With premiums expected to increase by twenty-five percent next year, even the New York Times has come to accept that the Obamacare is a costly and inefficient mess:

Premiums for midlevel health plans under the Affordable Care Act will increase by an average of 25 percent next year, while consumers in some states will find significantly fewer insurance companies offering coverage, the federal government said Monday […]

In many parts of the country, the available options are sure to become part of the political conversation in the election season’s closing days. And the rising costs and shrinking options all but ensure that the next president will need to make significant adjustments to the health law, something both Hillary Clinton and Donald J. Trump have promised.

The average increase of 25 percent in benchmark premiums on the federal exchange compares with increases of 2 percent in 2015 and 7 percent this year. Major insurers have pulled out of the public marketplace in many states, citing multimillion-dollar losses, and state officials have approved rate increases of 25 to 50 percent or more for some insurers that remain.

One in five consumers on the federal health insurance website will find only one insurer with offerings next year, the administration said.

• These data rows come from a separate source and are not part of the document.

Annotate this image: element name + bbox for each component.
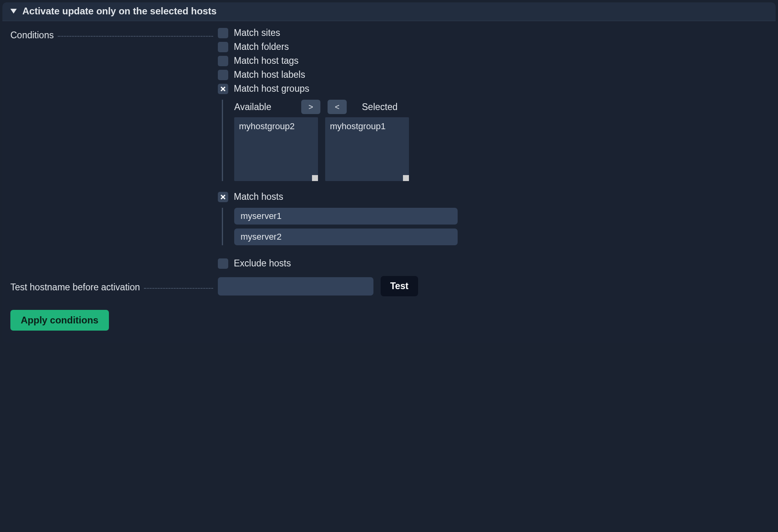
label-match-host-tags: Match host tags <box>234 55 298 66</box>
host-inputs <box>234 208 768 245</box>
activate-update-panel: Activate update only on the selected hos… <box>2 2 776 343</box>
label-match-folders: Match folders <box>234 41 289 52</box>
match-hosts-block <box>222 208 768 245</box>
condition-match-hosts: Match hosts <box>218 191 768 202</box>
condition-match-folders: Match folders <box>218 41 768 52</box>
checkbox-exclude-hosts[interactable] <box>218 258 228 269</box>
test-hostname-input[interactable] <box>218 277 373 296</box>
checkbox-match-folders[interactable] <box>218 42 228 52</box>
list-item[interactable]: myhostgroup2 <box>239 120 313 132</box>
conditions-value-col: Match sites Match folders Match host tag… <box>218 28 768 272</box>
test-hostname-label: Test hostname before activation <box>10 282 140 293</box>
conditions-row: Conditions Match sites Match folders <box>10 28 768 272</box>
selected-listbox[interactable]: myhostgroup1 <box>325 117 409 181</box>
available-listbox[interactable]: myhostgroup2 <box>234 117 318 181</box>
available-header: Available <box>234 102 294 112</box>
checkbox-match-host-groups[interactable] <box>218 84 228 94</box>
label-match-host-labels: Match host labels <box>234 69 305 80</box>
label-match-sites: Match sites <box>234 28 280 38</box>
match-host-input[interactable] <box>234 208 458 225</box>
apply-conditions-button[interactable]: Apply conditions <box>10 310 109 331</box>
label-match-host-groups: Match host groups <box>234 83 309 94</box>
list-item[interactable]: myhostgroup1 <box>330 120 404 132</box>
checkbox-match-host-tags[interactable] <box>218 56 228 66</box>
test-hostname-row: Test hostname before activation Test <box>10 276 768 296</box>
condition-match-host-tags: Match host tags <box>218 55 768 66</box>
condition-match-host-labels: Match host labels <box>218 69 768 80</box>
label-match-hosts: Match hosts <box>234 191 283 202</box>
panel-title: Activate update only on the selected hos… <box>22 6 217 17</box>
test-label-col: Test hostname before activation <box>10 280 218 293</box>
condition-match-host-groups: Match host groups <box>218 83 768 94</box>
host-groups-block: Available > < Selected myhostgroup2 myho… <box>222 100 768 181</box>
conditions-label-col: Conditions <box>10 28 218 41</box>
collapse-icon <box>10 9 17 14</box>
condition-match-sites: Match sites <box>218 28 768 38</box>
selected-header: Selected <box>362 102 422 112</box>
panel-header[interactable]: Activate update only on the selected hos… <box>2 2 776 21</box>
condition-exclude-hosts: Exclude hosts <box>218 258 768 269</box>
move-left-button[interactable]: < <box>328 100 347 114</box>
match-host-input[interactable] <box>234 229 458 245</box>
checkbox-match-sites[interactable] <box>218 28 228 38</box>
dotted-leader <box>58 28 213 37</box>
checkbox-match-host-labels[interactable] <box>218 70 228 80</box>
move-right-button[interactable]: > <box>301 100 320 114</box>
dual-list-header: Available > < Selected <box>234 100 768 114</box>
conditions-label: Conditions <box>10 30 54 41</box>
dual-lists: myhostgroup2 myhostgroup1 <box>234 117 768 181</box>
test-value-col: Test <box>218 276 768 296</box>
dotted-leader <box>144 280 213 289</box>
test-button[interactable]: Test <box>381 276 418 296</box>
checkbox-match-hosts[interactable] <box>218 192 228 202</box>
panel-content: Conditions Match sites Match folders <box>2 21 776 343</box>
label-exclude-hosts: Exclude hosts <box>234 258 291 269</box>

One positive outcome can be attributed to the law: it has cut the number of Americans living without insurance. Still, the main question supporters of the law will have to answer centers on sustainability: is the health system that Obamacare establishes something that can last as it is currently constituted? Escalating costs are at the root of Obamacare’s woes, and any attempted reforms simply have to address rising costs first. As we’ve repeatedly argued, harnessing the potential of the information revolution is the best way to do so.

Unfortunately, at this point it doesn’t seem that this is the way things will go. With Donald Trump behind with two weeks to go, Democrats are turning their eyes to single-payer solutions, like the one being bandied around in Colorado (h/t Tyler Cowen):

Amendment 69 would alter the state’s constitution to create a single-payer health system known as ColoradoCare. The idea is to replace premiums with tax dollars, and coverage for residents will allegedly include prescription drugs, hospitalization and more. Paying for this entitlement requires a cool $25 billion tax increase, which is about equal to the state’s $27 billion budget. Colorado would introduce a 10% payroll tax and also hit investment income, and that’s for starters. California would look like the Cayman Islands by tax comparison.

Every other detail is left to the discretion of a 21-member panel. The board of trustees would determine what benefits are offered—say, whether your pricey cancer drug makes the cut. The board would also set reimbursement rates for doctors and hospitals, as well as patient co-payments.

The ballot initiative is currently not popular—the eye-watering tax bill probably has something to do with that—but make no mistake: this is the direction many in the Democratic party want to take things.